I believe its all promoted by some corporates to sell stuff.
xyz Day - Cards and Flowers, of course Food industry too.
This is not a new concept from the west. This is like old wine in new bottle stuff.
We, for instance in Tamilnadu, the textile & gold industry, have things like 'Aadi' , which spans a month, and promote products with 'Aadi Thallupadi' (discounts).
Here in US, events like Valentine's day, Thanksgiving, Christmas have become commercial events.
and why do people celebrate Birthdays? I don't understand.
One only gets old and Birthdays remind them :(
Posted by
vimal |
12:24 AM, March 10, 2007
Yuva, Zero: Thank You!
Manohar: none of the above! yes, getting the reader confused was partly the intention. Actually an alternative answer would be all of the above.

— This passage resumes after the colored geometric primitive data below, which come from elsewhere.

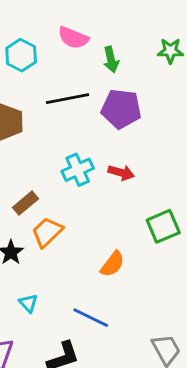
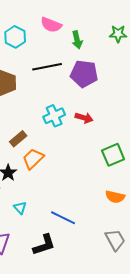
orange semicircle: (112, 264) -> (115, 197), moved, turned 66

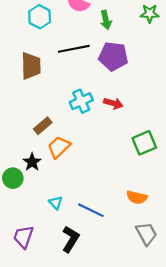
orange semicircle: (115, 197) -> (137, 197), moved
cyan triangle: (20, 208) -> (56, 203), moved
black L-shape: (44, 245) -> (71, 239), turned -40

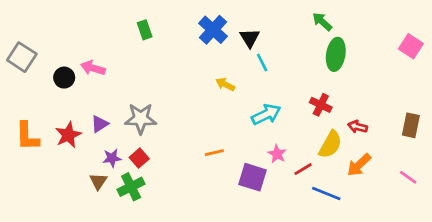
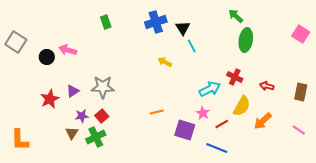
blue cross: (213, 30) -> (156, 22), turned 30
cyan arrow: (266, 114) -> (210, 89), moved
red arrow: (358, 127) -> (267, 86), moved
orange L-shape: (27, 136) -> (20, 140), moved
blue line: (326, 194) -> (217, 148), moved

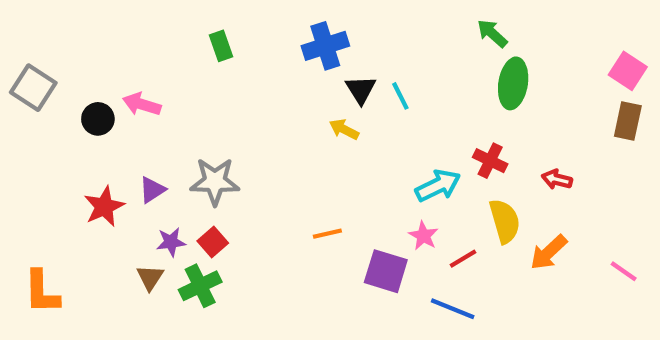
black triangle: (183, 28) -> (361, 90), moved
brown rectangle: (301, 92) -> (628, 121), moved
yellow semicircle: (242, 106) -> (505, 221), turned -45

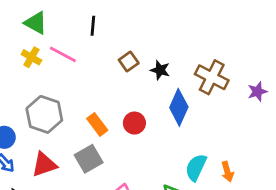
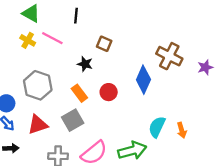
brown square: (129, 62) -> (104, 44), turned -32
black star: (160, 70) -> (85, 64), moved

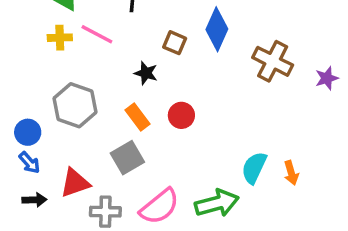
yellow cross: (28, 40) -> (60, 38), turned -32
blue diamond: (143, 80) -> (217, 29), moved
red triangle: (38, 125) -> (75, 183), moved

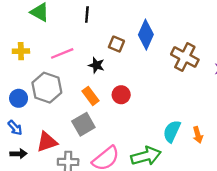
pink line: (97, 34) -> (62, 53), moved, turned -50
yellow cross: (60, 38) -> (21, 51), moved
blue circle: (28, 132) -> (19, 98), moved

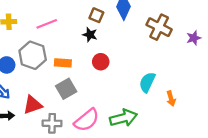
black star: (96, 65) -> (90, 35), moved
orange rectangle: (90, 96) -> (63, 63), moved, turned -49
cyan semicircle: (172, 131) -> (147, 82), moved

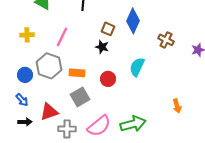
pink line: (47, 24) -> (62, 37), turned -42
brown cross: (159, 27) -> (166, 40), size x0.7
red circle: (101, 62) -> (108, 79), moved
cyan semicircle: (147, 82) -> (137, 67), moved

Vimal: Birthdays serve to reassure people that they are wanted or that they are not. Hence oru alpa nambikai I guess :)
Posted by
Echo/Lavanya |
10:57 AM, March 12, 2007
Lavanya: Hey thats cheating :)
Posted by
Manohar |
12:44 PM, March 12, 2007
Or you know, birthdays are just for gifts :)
Here in US they have a concept called Wish List, Iam sure in India too they should be having it by now... where people can either go to stores or online and create a wish list and others can see what is in the wish list and buy presents accordingly. That way, they ensure that they get gifts they want and doesn't have to return it for store credit or something else.